Когда Наталья Фролова вошла в холл отеля, он сразу ее узнал. Высокая, молодая, открытое лицо, рассыпавшиеся волосы почти до плеч, карие глаза, хорошая осанка. Она была в светлой дубленке и серой юбке. На ногах были сапоги, в конце февраля в Санкт-Петербурге обычно случается слякотная погода. Беспокойно оглянувшись по сторонам, она явно кого-то искала. Он шагнул к ней, но, по мере того, как он к ней приближался, она даже не посмотрела в его сторону, словно ждала кого-то другого. Он удивился, ведь они договаривались о встрече.
— Здравствуйте, — подошел он к незнакомке.
— Я жду своего друга, — отрезала она, даже не глядя на него.
— Простите, вы Наталья Фролова?
— Да. А вы кто такой?
— Мы договаривались с вами о встрече, — напомнил Муслим, не понимая, что происходит, — пятнадцать минут назад.
— Это я с вами разговаривала? — произнесла она, недоверчиво глядя на своего собеседника. — Это вы приехали из Баку?
— Я могу показать свой паспорт, — улыбнулся Муслим. — Не совсем понимаю, что вас смущает? Что вам показалось неправильным?
— Ваш возраст. Сколько вам лет? Вы выглядите гораздо моложе.
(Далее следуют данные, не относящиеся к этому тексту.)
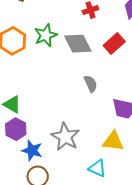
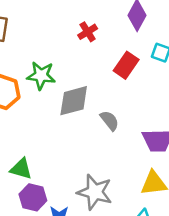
green star: (46, 35) -> (41, 75), turned -30
gray diamond: (78, 44) -> (74, 101), moved, turned -64

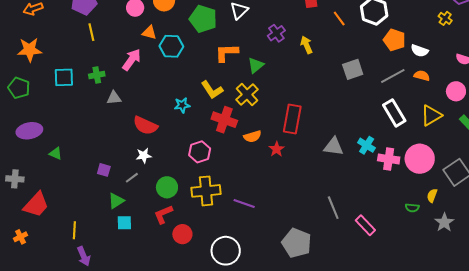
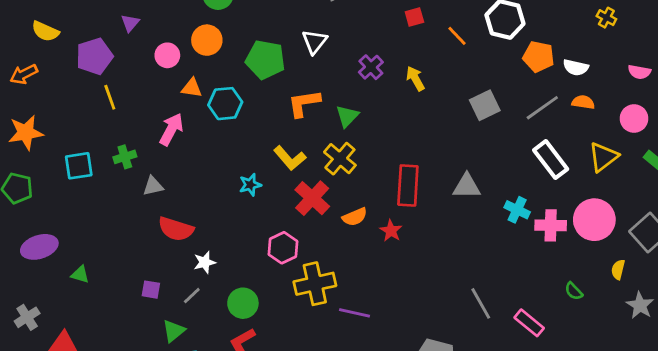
red cross: (224, 120) -> (312, 198), turned 30
red semicircle: (145, 126) -> (176, 229), moved
gray triangle: (334, 147) -> (467, 186), moved
gray cross: (15, 179) -> (27, 317), turned -30
yellow cross: (206, 191) -> (315, 284), moved
green semicircle: (412, 208) -> (574, 291), moved, turned 48

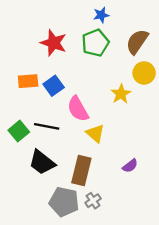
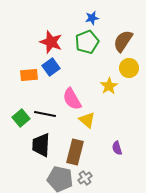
blue square: (54, 86) -> (51, 67), moved
black trapezoid: (42, 162) -> (41, 145), turned 55
purple semicircle: (130, 166) -> (117, 148), turned 112

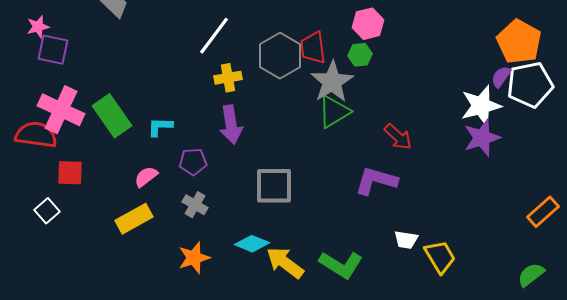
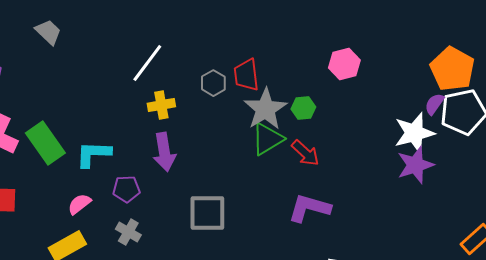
pink hexagon: (368, 24) -> (344, 64), moved
green hexagon: (360, 55) -> (303, 108), moved
gray hexagon: (280, 56) -> (213, 83), size x0.6
cyan L-shape: (160, 127) -> (93, 154), size x1.4
red arrow: (398, 137) -> (305, 153), moved

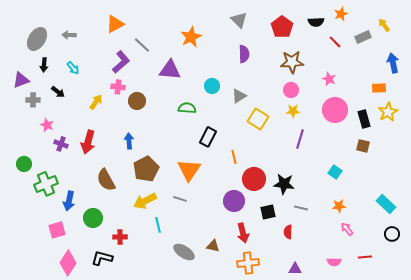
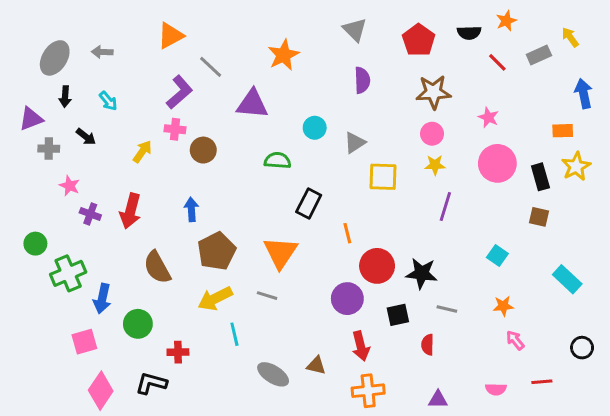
yellow square: (258, 119) -> (383, 177), turned -30
cyan rectangle: (386, 204) -> (567, 279), moved

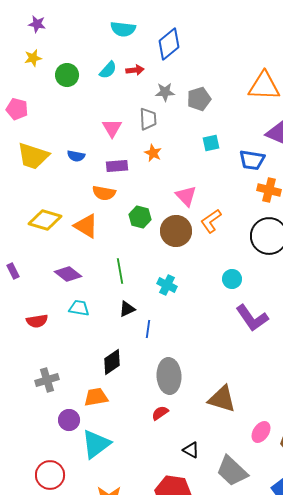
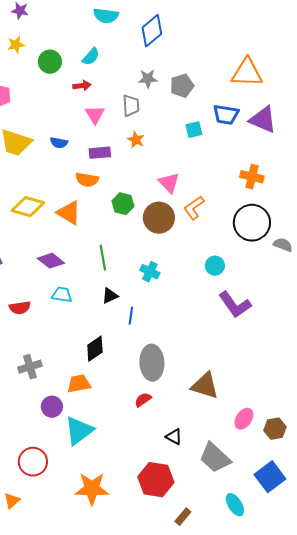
red arrow: (135, 70) -> (82, 86), moved
blue trapezoid: (252, 160) -> (226, 115), moved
Нет, этого просто не может быть. Наверно, я ошиблась. Извините меня, но это вы были сегодня у следователя Мелентьева?
— У Вячеслава Евгеньевича? Да, это был я. Что вас не устраивает?
— Ничего не понимаю, — растерянно сказала она, — как такое может быть. Фамилю Измайлову было уж тридцать два, а вам не больше пятидесяти. Вы, наверно, рано женились. В восемнадцать лет? Говорят, что на Кавказе так принято.
— Нет, я женился достаточно поздно, — улыбнулся он, — мне было уже за тридцать. Но я не совсем понимаю смысл ваших вопросов. И какое отношение имеет моя женитьба к убийству, происшедшему в Санкт-Петербурге?
— Сколько вам лет?
— Сорок восемь.
— Значит, я ошиблась, — огорченно произнесла Фролова, — значит, вы не его отец. Наверно, вы его дядя?